Manas Dasgupta
NEW DELHI, Aug 24: With the woos for the Congress continuing, the party’s national spokesperson and youth leader Jaiveer Shergill on Wednesday resigned from the party post with a sharp attack on the Gandhis and the current party leadership for a blunt decision-making process.
Coming close on the heels of the two other senior leaders, Ghulam Nabi Azad and Anand Sharma quitting the party’s panels for Jammu and Kashmir and Himachal Pradesh respectively, Shergill’s attack on the party leadership exposes the distance the Gandhis at the top had created with the grass-root workers in the party.
In sharp jabs at the Gandhis, Shergill in his resignation letter said the “vision of the party’s decision-makers is no longer in sync” with the aspirations of the youth. He claimed that all the three Gandhis, Sonia, Rahul and Priyanka, had refused him time for any meeting for over a year, he told reporters after quitting.

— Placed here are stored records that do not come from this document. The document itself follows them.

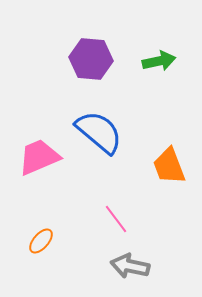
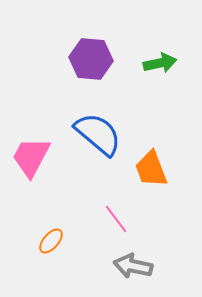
green arrow: moved 1 px right, 2 px down
blue semicircle: moved 1 px left, 2 px down
pink trapezoid: moved 8 px left; rotated 39 degrees counterclockwise
orange trapezoid: moved 18 px left, 3 px down
orange ellipse: moved 10 px right
gray arrow: moved 3 px right
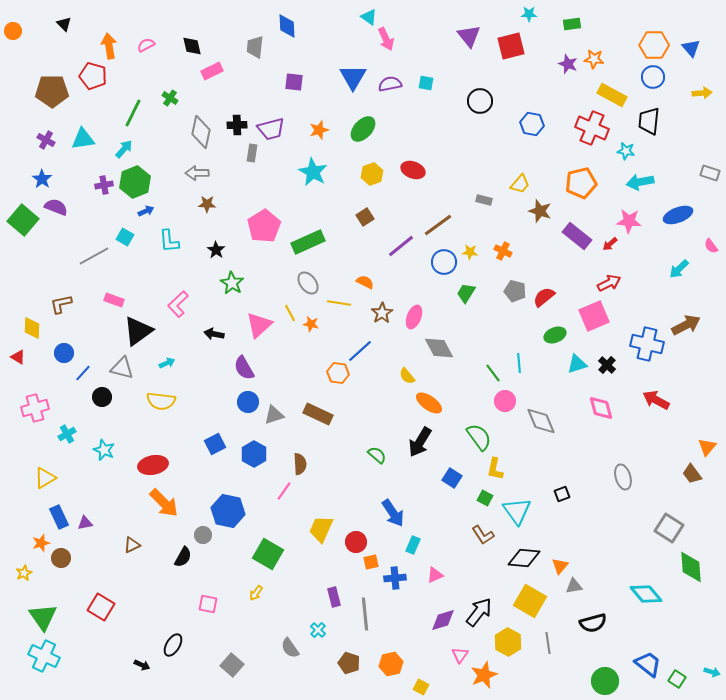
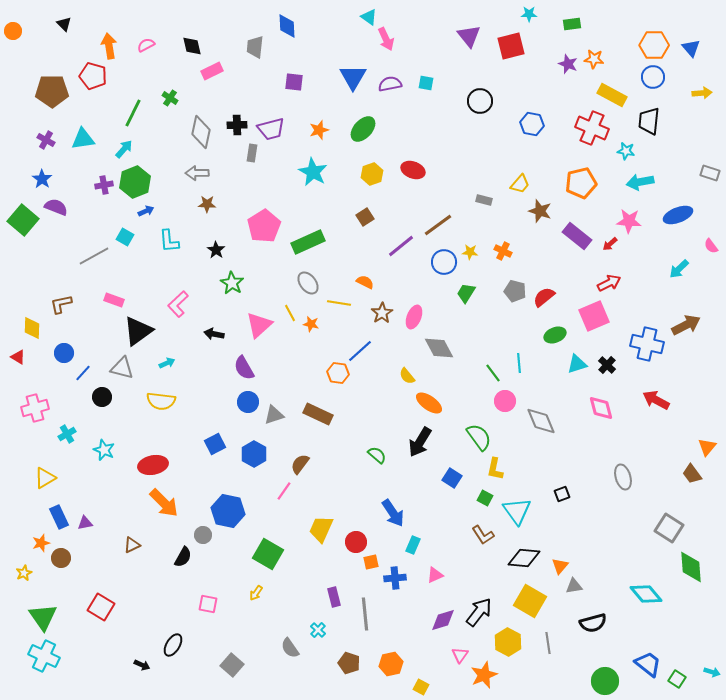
brown semicircle at (300, 464): rotated 140 degrees counterclockwise
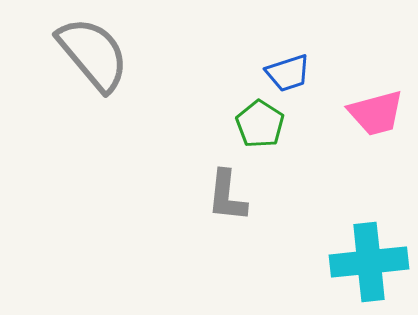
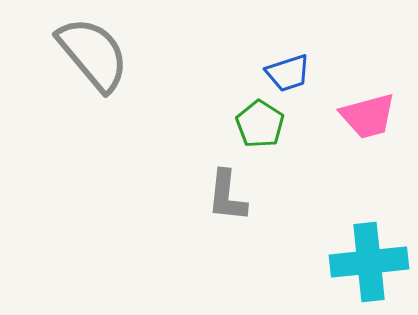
pink trapezoid: moved 8 px left, 3 px down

“The decision-making of the Congress party is not in sync with the ground reality anymore. I’ve been seeking time from Rahul Gandhi, Sonia Gandhi & Priyanka Gandhi Vadra for more than a year, but we are not welcomed in the office,” Jaiveer Shergill said.

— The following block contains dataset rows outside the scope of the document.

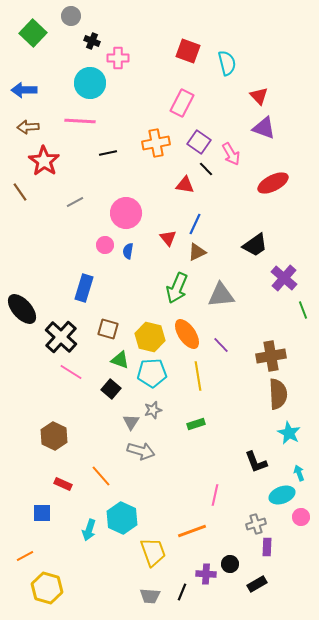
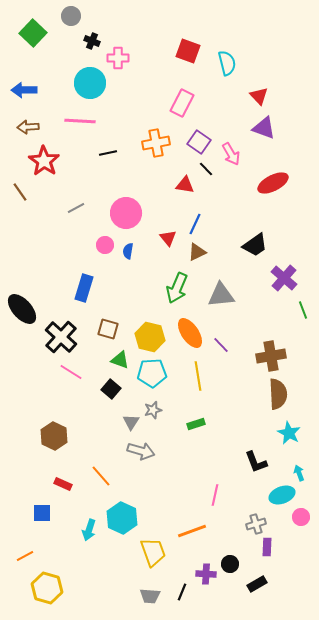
gray line at (75, 202): moved 1 px right, 6 px down
orange ellipse at (187, 334): moved 3 px right, 1 px up
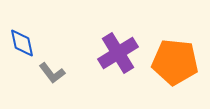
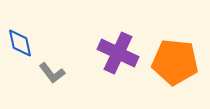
blue diamond: moved 2 px left
purple cross: rotated 33 degrees counterclockwise
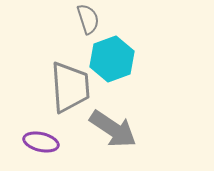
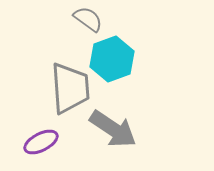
gray semicircle: rotated 36 degrees counterclockwise
gray trapezoid: moved 1 px down
purple ellipse: rotated 40 degrees counterclockwise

“In the past eight years, I have not taken anything from the Congress, only poured into the party. Today when I’m being pushed to bow down before people because they’re close to the top leadership – this isn’t acceptable to me,” he said. He also accused the leadership of being “influenced by sycophants,” a charge levelled against the leadership by many other grass-root level workers of the party in the past.
The primary reason for his move, he said, was that the ideology and the vision of the current decision-makers of the Congress is no longer in sync with the aspirations of the youth and modern India. “Furthermore, it pains me to say that decision-making is no longer for the interest of the public and the country. Rather, it is influenced by the self-serving interests of individuals indulging in sycophancy and consistently ignoring on ground reality. This is something I cannot morally accept or continue to work with,” Shergill wrote.
The 39-year-old lawyer from Punjab was among the youngest and most prominent spokespersons of the Congress. He had not been seen at the party’s media briefings for a while. The party sources said the top leadership withheld him permission to address the media for the last few months.
His resignation is the third this month after two veterans, Ghulam Nabi Azad and Anand Sharma, quit party posts in their home states. Both leaders are part of the “G-23” or group of 23 rebels who wrote to Sonia Gandhi in 2020 calling for an overhaul of the organization along with “full-time and visible leadership.”
The Congress has lost several leaders while struggling with election defeats and an organisational drift over the past few years. An exodus started in 2020 with the exit of Jyotiraditya Scindia, who is now a Union Minister, and UP minister Jitin Prasada. This year, former Union Ministers Kapil Sibal, Ashwani Kumar and RPN Singh quit the party.
The Congress is getting sharply divided between the Gandhi loyalists and the group of G-23 dissidents and their supporters over the leadership choice particularly after Rahul Gandhi refused to take back the mantle of the party, Sonia none too keen to continue on health ground and Priyanka Vadra lacking the confidence to accept the responsibility.
The party leadership is learnt to be favouring the senior leader and Rajasthan chief minister Ashok Gehlot, one of the ardent supporters of the Gandhis, to succeed Sonia Gandhi as the party president. Reports in a section of the media claimed that Sonia Gandhi, before flying abroad for a medical check-up, spoke with Gehlot on Tuesday in a closed-door meeting and asked him to take over as the party president.
Gehlot, who claimed that he had only paid a courtesy call to Mrs Gandhi on Tuesday, denied that he was given any such offer and said he was only focussing on his current responsibilities given by the party, the chief minister of Rajasthan and election in-charge of Gujarat for the coming state Assembly elections. He had also claimed that Rahul Gandhi should take back the mantle of the party and if he continued the denial mode, “it will be a huge disappointment for thousands of Congressmen.”
But in case the 71-year-old Gehlot filed his nomination for the Congress presidentship with the obvious backing of the Gandhis, the possibility of a contest for the top post cannot be ruled out, sources said. The G-23 could field a candidate to challenge him and in the process also challenge the Gandhis.
The Congress has to elect a new chief by September 20. The party is already running a few days late to start its internal election. The schedule may be announced later this week after a meeting of the Congress Working Committee (CWC), which will be attended virtually by Sonia Gandhi.